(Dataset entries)
════════════════════
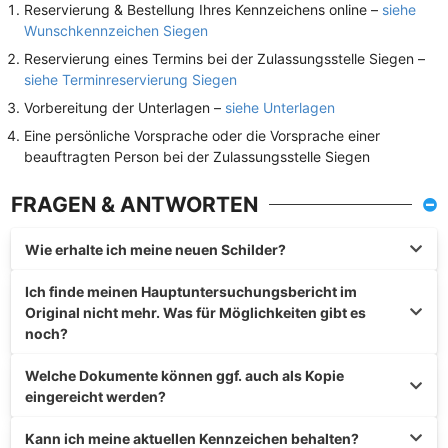
Reservierung & Bestellung Ihres Kennzeichens online –
siehe
Wunschkennzeichen Siegen
Reservierung eines Termins bei der Zulassungsstelle Siegen –
siehe Terminreservierung Siegen
Vorbereitung der Unterlagen –
siehe Unterlagen
Eine persönliche Vorsprache oder die Vorsprache einer
beauftragten Person bei der Zulassungsstelle Siegen
FRAGEN & ANTWORTEN
Wie erhalte ich meine neuen Schilder?
Ich finde meinen Hauptuntersuchungsbericht im
Original nicht mehr. Was für Möglichkeiten gibt es
noch?
Welche Dokumente können ggf. auch als Kopie
eingereicht werden?
Kann ich meine aktuellen Kennzeichen behalten?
════════════════════
▸ **Directions**: Exact retyping is required: the line with "Reservierung eines Termins" through the end of the data, both ends included, and no other line.

▸ **Output of the task**:
Reservierung eines Termins bei der Zulassungsstelle Siegen –
siehe Terminreservierung Siegen
Vorbereitung der Unterlagen –
siehe Unterlagen
Eine persönliche Vorsprache oder die Vorsprache einer
beauftragten Person bei der Zulassungsstelle Siegen
FRAGEN & ANTWORTEN
Wie erhalte ich meine neuen Schilder?
Ich finde meinen Hauptuntersuchungsbericht im
Original nicht mehr. Was für Möglichkeiten gibt es
noch?
Welche Dokumente können ggf. auch als Kopie
eingereicht werden?
Kann ich meine aktuellen Kennzeichen behalten?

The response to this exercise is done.